00:11:09.660There was a mega fire near Waterton, which nearly burnt down the town site of Waterton.
00:11:13.060There was a mega fire in Glacier National Park about eight years ago.
00:11:19.260There's no excuse for not knowing that something needs to be done.
00:11:22.960There is some legitimate concern with prescribed burns.
00:11:26.480Jasper Head did a prescribed burn in the valley between the Saw Ridge Range and Rashmiate over on the eastern side of the park, which is meant to be a small scale fire.
00:11:35.600But there's so much fuel that they underestimated and they ended up burning the entire valley, which was about 30 kilometers by 15 kilometers in size.
00:12:11.720Younger trees are able to fight these infestations.
00:12:15.020As the trees get older, they become like older people.
00:12:17.920They just can't fight disease well enough.
00:12:19.980They could, don't produce as much sap.
00:12:21.520So with the older trees, once they hit that 50 to 70 year age range, and then we're going back to 1910, we're now close to 100 years, the trees are not able to fight the beetles.
00:12:42.280Then they, then they spread to neighboring trees.
00:12:45.880When you end up with situations in Jasper National Park and throughout the Rocky Mountains in the West, there's so many beetles coming out of these old dead trees that even the young trees can't resist them.
00:13:56.640The one, the one good thing out of this is that the fire was so fast that I don't think it pumped enough heat into the ground to completely sterilize the soil.
00:14:25.680Well, it's devastating and deeply sad.
00:14:27.780It's one of the most beautiful places, I think, in the world.
00:14:30.620And for it to be entirely preventable really makes it even more disappointing.

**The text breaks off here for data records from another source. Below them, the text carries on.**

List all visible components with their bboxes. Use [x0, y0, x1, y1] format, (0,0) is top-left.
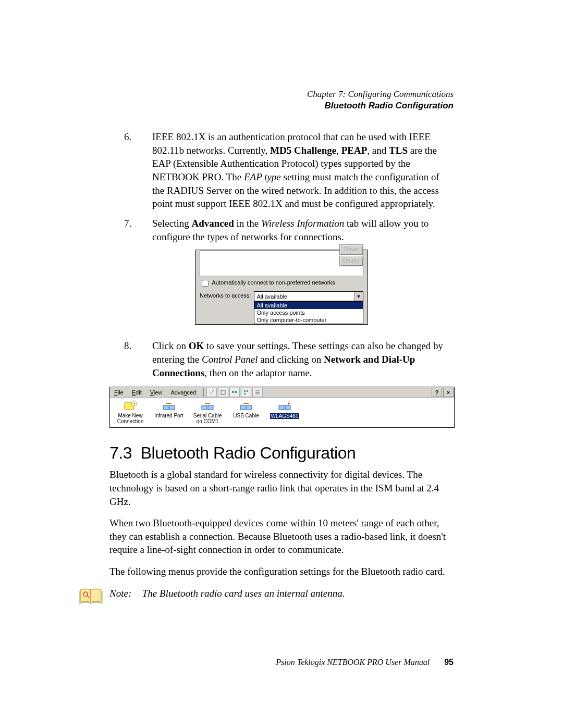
svg-rect-4 — [244, 390, 246, 392]
conn-infrared[interactable]: Infrared Port — [151, 400, 187, 424]
svg-rect-6 — [244, 393, 246, 394]
svg-rect-23 — [285, 405, 290, 410]
connections-window-screenshot: File Edit View Advanced ? × ✶ Make NewCo… — [109, 387, 455, 428]
svg-rect-13 — [163, 405, 168, 410]
step-number: 8. — [109, 339, 152, 379]
step-number: 6. — [109, 130, 152, 211]
chapter-label: Chapter 7: Configuring Communications — [109, 89, 454, 100]
note-text: Note: The Bluetooth radio card uses an i… — [109, 587, 345, 600]
svg-rect-14 — [169, 405, 175, 410]
body-p2: When two Bluetooth-equipped devices come… — [109, 516, 454, 557]
toolbar-icon[interactable] — [229, 388, 240, 397]
page-number: 95 — [444, 658, 454, 667]
networks-access-row: Networks to access: All available ▼ All … — [195, 290, 368, 324]
delete-button[interactable]: Delete — [339, 256, 363, 266]
auto-connect-checkbox[interactable] — [202, 280, 209, 287]
toolbar-icon[interactable] — [206, 388, 217, 397]
wireless-dialog-screenshot: Down Delete Automatically connect to non… — [195, 250, 368, 325]
section-heading: 7.3 Bluetooth Radio Configuration — [109, 443, 454, 463]
close-button[interactable]: × — [443, 388, 454, 397]
svg-line-0 — [210, 390, 214, 394]
svg-text:✶: ✶ — [132, 401, 136, 406]
combo-dropdown[interactable]: All available Only access points Only co… — [254, 301, 363, 324]
svg-rect-17 — [208, 405, 213, 410]
svg-rect-20 — [247, 405, 252, 410]
svg-rect-5 — [247, 390, 248, 392]
auto-connect-label: Automatically connect to non-preferred n… — [212, 280, 335, 286]
wlan-adapter-icon — [278, 400, 291, 412]
down-button[interactable]: Down — [339, 244, 363, 255]
selected-adapter-label: WLAGS461 — [270, 413, 300, 419]
page: Chapter 7: Configuring Communications Bl… — [0, 0, 563, 719]
combo-selected[interactable]: All available ▼ — [254, 291, 363, 301]
step-text: Selecting Advanced in the Wireless Infor… — [152, 217, 454, 243]
conn-usb[interactable]: USB Cable — [228, 400, 264, 424]
menubar: File Edit View Advanced ? × — [110, 387, 454, 398]
combo-option[interactable]: Only computer-to-computer — [254, 316, 363, 324]
connection-icon — [201, 400, 214, 412]
steps-list: 6. IEEE 802.1X is an authentication prot… — [109, 130, 454, 243]
toolbar-icons — [203, 388, 263, 397]
conn-wlags461[interactable]: WLAGS461 — [266, 400, 303, 424]
svg-rect-19 — [240, 405, 246, 410]
step-text: IEEE 802.1X is an authentication protoco… — [152, 130, 454, 211]
conn-serial[interactable]: Serial Cableon COM1 — [189, 400, 226, 424]
help-button[interactable]: ? — [432, 388, 442, 397]
menu-edit[interactable]: Edit — [128, 388, 146, 397]
page-header: Chapter 7: Configuring Communications Bl… — [109, 89, 454, 112]
toolbar-icon[interactable] — [241, 388, 251, 397]
connection-icon — [162, 400, 176, 412]
steps-list-cont: 8. Click on OK to save your settings. Th… — [109, 339, 454, 379]
step-number: 7. — [109, 217, 152, 243]
page-footer: Psion Teklogix NETBOOK PRO User Manual 9… — [109, 658, 454, 667]
menu-view[interactable]: View — [146, 388, 167, 397]
svg-rect-3 — [235, 391, 237, 393]
svg-rect-1 — [221, 390, 225, 394]
manual-title: Psion Teklogix NETBOOK PRO User Manual — [276, 658, 430, 667]
step-8: 8. Click on OK to save your settings. Th… — [109, 339, 454, 379]
networks-listbox: Down Delete — [200, 250, 363, 276]
book-icon — [78, 587, 104, 606]
header-subtitle: Bluetooth Radio Configuration — [109, 100, 454, 112]
toolbar-icon[interactable] — [252, 388, 263, 397]
networks-access-combo[interactable]: All available ▼ All available Only acces… — [254, 291, 363, 324]
networks-access-label: Networks to access: — [200, 291, 251, 299]
step-7: 7. Selecting Advanced in the Wireless In… — [109, 217, 454, 243]
note-row: Note: The Bluetooth radio card uses an i… — [78, 587, 454, 606]
conn-make-new[interactable]: ✶ Make NewConnection — [112, 400, 149, 424]
new-connection-icon: ✶ — [124, 400, 137, 412]
chevron-down-icon[interactable]: ▼ — [354, 292, 363, 301]
auto-connect-row: Automatically connect to non-preferred n… — [195, 276, 368, 290]
combo-option[interactable]: Only access points — [254, 309, 363, 316]
body-p1: Bluetooth is a global standard for wirel… — [109, 468, 454, 508]
combo-option[interactable]: All available — [254, 302, 363, 309]
connection-icon — [239, 400, 253, 412]
svg-rect-2 — [232, 391, 234, 393]
svg-rect-16 — [202, 405, 207, 410]
body-p3: The following menus provide the configur… — [109, 565, 454, 578]
toolbar-icon[interactable] — [218, 388, 228, 397]
svg-rect-22 — [279, 405, 284, 410]
step-6: 6. IEEE 802.1X is an authentication prot… — [109, 130, 454, 211]
menu-advanced[interactable]: Advanced — [166, 388, 200, 397]
step-text: Click on OK to save your settings. These… — [152, 339, 454, 379]
menu-file[interactable]: File — [110, 388, 128, 397]
connections-icons-row: ✶ Make NewConnection Infrared Port Seria… — [110, 398, 454, 427]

00:14:35.140We're going to hear a lot, and we've already heard from some politicians, about the role climate change plays in these wildfires.
00:14:43.320I want to ask you, what role does climate change play in these wildfires?
00:14:48.300It seems as though we're seeing more of them in recent years, but it also seems like there was a lot of a failure to implement fireproofing policy here, and not necessarily just a warming planet.
00:16:12.360Do you think that this is going to be a wake-up call for them?
00:16:15.260Do you think that something like this is actually going to trigger them and perhaps the political leaders, people who run Environment and Climate Change Canada, to actually say, okay, we have to change our forest policy completely to prevent this?
00:16:27.360Do you think that's actually going to happen?
00:16:35.440We've seen the big fire down in Yellowstone.
00:16:37.040We've seen the big fire in Glacier National Park, Montana.
00:16:39.100They've been a bit more logging around the perimeter of Banff.
00:16:46.180But at the end of the day, it's the forest fire managers that need to be calling the shots and not the political level.
00:16:53.240And I can't imagine Environment Canada suddenly saying, oh, we need to change our forest management policy and send loggers into the park to the areas that aren't burnt.
00:17:47.220The one positive silver lining and one thing I appreciate about this interview is I think the Jasper fire creates an opportunity to tear down preconceptions and political pressures around forest management in much of the interior of Northwest North America.
00:18:00.820That's including most of BC and Alberta, and I'm not including the coast, the British Columbians who are listening.
00:18:58.220We could be exporting wood around the world, probably double, triple or quadruple what we do now with more wildlife, less fire risk, and better to the ecosystem, and reducing carbon,
00:19:13.200and reducing carbon, because we're taking the trees, instead of burning them, putting the carbon back to the atmosphere, we're taking the wood,
00:19:18.780returning it to buildings and furniture, and shipping it around the world.
00:19:22.160And it gets sequestered permanently that way.